Il ne faut pas chercher la réponse dans une conception purement philosophique. L'examen seul des faits historiques, de l'évolution humaine, l'étude attentive chez les divers peuples de la façon dont vit, se meut et progresse la société́, peuvent permettre de discerner avec quelque netteté́ l'État concret, très divers, d'ailleurs, suivant les pays et suivant les temps.
[…]
L'État concret, tel que nous le voyons fonctionner dans tous les pays, est un organisme qui se manifeste par deux caractères essentiels, qu'il possède toujours et qu'il est seul à posséder : le pouvoir d'imposer par voie de contrainte à tous les habitants d'un territoire l'observation d'injonctions connues sous le nom de lois ou de règlements administratifs ; le pouvoir, en outre, de lever, également par voie de contrainte, sur les habitants du territoire, des sommes dont il a la libre disposition.

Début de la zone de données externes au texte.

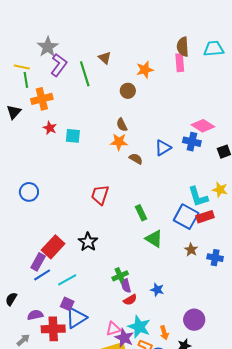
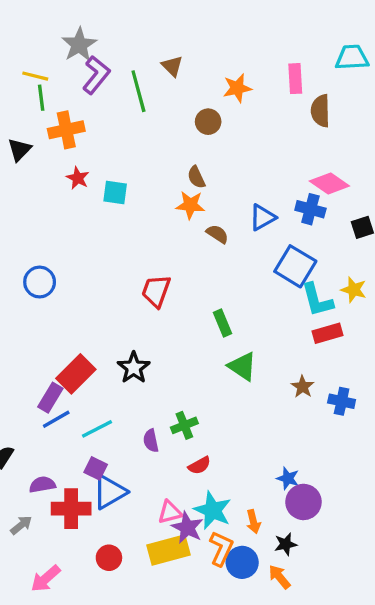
brown semicircle: (183, 47) -> (320, 111), moved
blue square: (186, 217) -> (295, 266), moved
purple semicircle: (126, 286) -> (151, 441), moved
blue star: (157, 290) -> (288, 478), moved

L'organisme de l'État est donc essentiellement coercitif : la contrainte se manifeste sous deux formes, les lois et les impôts. Le pouvoir législatif ou réglementaire et le pouvoir fiscal, l'un et l'autre accompagnés de contrainte, soit effective, soit éventuelle, c'est là ce qui distingue l'État.
Que l'organisme qui possède ces pouvoirs soit central ou qu'il soit local, c'est toujours l'État. Les autorités provinciales, les autorités municipales, détenant, par délégation ou par transmission lointaine, le pouvoir réglementaire et le pouvoir fiscal, sont tout aussi bien l'État que l’organisme central.
[…]
L’inventivité des associations sociales
Dans presque tous les ordres de l'activité́ humaine, on aperçoit des groupements libres d'individus se chargeant à l'origine d'organiser divers services d'intérêt général, que l'État ensuite, au bout de bien des siècles parfois, régularise.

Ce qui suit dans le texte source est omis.